In operation, the fleet would supply 8% of the UK’s electricity and make an annual contribution of £3.1 billion to UK GDP over the 120 year design life of the plant. Exports of up to £70bn could be secured by exploiting the UK’s leadership position across international markets.

The study, conducted by the Centre for Economics and Business Research, examined Tidal Lagoon Power’s plans to build six tidal lagoons in the UK – the first of which, if granted the relevant permissions, will commence construction in Swansea Bay next spring.
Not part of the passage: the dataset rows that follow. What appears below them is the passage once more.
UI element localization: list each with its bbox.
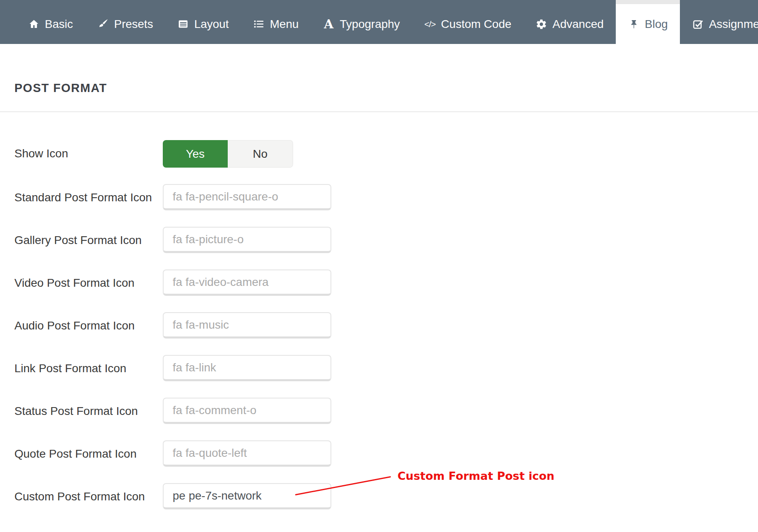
check-square-icon — [692, 18, 704, 30]
custom-post-format-icon-label: Custom Post Format Icon — [14, 489, 145, 504]
annotation-text: Custom Format Post icon — [397, 470, 555, 482]
status-post-format-icon-input[interactable] — [163, 398, 331, 424]
tab-custom-code[interactable]: </> Custom Code — [412, 0, 523, 44]
tab-blog[interactable]: Blog — [616, 0, 680, 44]
tab-menu[interactable]: Menu — [240, 0, 310, 44]
gallery-post-format-icon-label: Gallery Post Format Icon — [14, 233, 142, 248]
code-icon: </> — [424, 18, 436, 30]
settings-tab-bar: Basic Presets Layout Menu A Typography <… — [0, 0, 758, 44]
link-post-format-icon-input[interactable] — [163, 355, 331, 381]
show-icon-no-button[interactable]: No — [228, 140, 293, 168]
status-post-format-icon-label: Status Post Format Icon — [14, 403, 138, 419]
typography-icon: A — [323, 18, 335, 30]
tab-basic[interactable]: Basic — [16, 0, 85, 44]
video-post-format-icon-label: Video Post Format Icon — [14, 275, 134, 291]
video-post-format-icon-input[interactable] — [163, 269, 331, 296]
show-icon-yes-button[interactable]: Yes — [163, 140, 228, 168]
gallery-post-format-icon-input[interactable] — [163, 227, 331, 253]
link-post-format-icon-label: Link Post Format Icon — [14, 361, 126, 376]
tab-advanced[interactable]: Advanced — [523, 0, 616, 44]
section-divider — [0, 111, 758, 112]
home-icon — [28, 18, 40, 30]
tab-assignment[interactable]: Assignment — [680, 0, 758, 44]
menu-list-icon — [252, 18, 265, 30]
standard-post-format-icon-label: Standard Post Format Icon — [14, 190, 152, 205]
show-icon-toggle: Yes No — [163, 140, 293, 168]
tab-typography[interactable]: A Typography — [311, 0, 412, 44]
show-icon-label: Show Icon — [14, 146, 68, 161]
custom-post-format-icon-input[interactable] — [163, 483, 331, 509]
tab-presets[interactable]: Presets — [85, 0, 165, 44]
tab-layout[interactable]: Layout — [165, 0, 240, 44]
page-title: POST FORMAT — [14, 81, 107, 95]
quote-post-format-icon-label: Quote Post Format Icon — [14, 446, 136, 462]
quote-post-format-icon-input[interactable] — [163, 440, 331, 467]
gear-icon — [535, 18, 548, 30]
audio-post-format-icon-label: Audio Post Format Icon — [14, 318, 135, 334]
paintbrush-icon — [97, 18, 109, 30]
layout-icon — [177, 18, 189, 30]
standard-post-format-icon-input[interactable] — [163, 184, 331, 210]
pushpin-icon — [628, 18, 640, 30]
audio-post-format-icon-input[interactable] — [163, 312, 331, 339]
The aggregate UK content for Swansea Bay is currently estimated at 71%, with almost 50% of total content being sourced in Wales itself.

Net exports could be increased by as much as £3.7bn per year – equivalent to 13% of the current trade deficit – through the displacement of fossil fuel imports by indigenous lagoon-generated electricity, the export of tidal lagoon electricity at times of over-supply, and the export of components and expertise to support the roll-out of tidal lagoon infrastructure overseas.

The economic benefits of investing in and operating a UK fleet of tidal lagoons are identified as:

  • A twelve year investment programme with an accumulated contribution of £27bn to UK GDP, creating or sustaining up to 35,800 jobs on average and up to 70,900 jobs at its peak;
  • Taking account of the balance of payments effect, the programme could contribute £35.5bn to the UK economy and at its peak account for 0.3% of annual GDP;
  • The operation of the lagoons and the electricity they produce will contribute £3.1bn per year to the UK economy, creating or sustaining as many as 6,400 jobs;
  • Taking account of the balance of payments effect, a fully operational fleet of lagoons could create or sustain as many as 39,700 jobs, contribute £5.8bn per year to the UK economy and account for 0.24% of annual GDP;
  • The annual tidal lagoon export market could be worth as much as £3.7bn per year or an accumulated total of £70bn between 2030 and 2050.

Douglas McWilliams, Executive Chairman and Chief Economist at the Centre for Economics and Business Research:  “The UK is losing its hard-fought energy independence and struggling to identify genuine drivers of growth.  We’ve been here before.  The response in the 1970s was to support a domestic offshore oil & gas industry which became a world leader and has delivered huge benefits to the UK economy.  This report shows why today’s response to the same challenges to energy sovereignty and economic growth would do well to exploit the new opportunity presented by tidal lagoons.”

John Cridland, Director-general at the CBI: “We urgently need to upgrade our energy infrastructure, we need to capture greater value from green investments, and we need to re-balance our economy away from the South East.  This report paints a compelling picture for the potential contribution of tidal lagoon infrastructure in each of these areas.  We have the resource and we have the industry.”

Mark Shorrock, CEO of Tidal Lagoon Power:  “The UK will soon decide whether or not to embrace tidal lagoon infrastructure.  Having analysed all of the costs and all of the savings associated with this decision, this study clearly demonstrates that the benefits to the national economy would be enormous, immediate and long-lived.

“To realise this opportunity in full, we will have to marry economic benefit with environmental sensitivity and social acceptance.  Our proposals for Swansea Bay have proved that this can be done and establish a blueprint for an infrastructure roll-out that we now know could account for ten percent or more of UK growth.”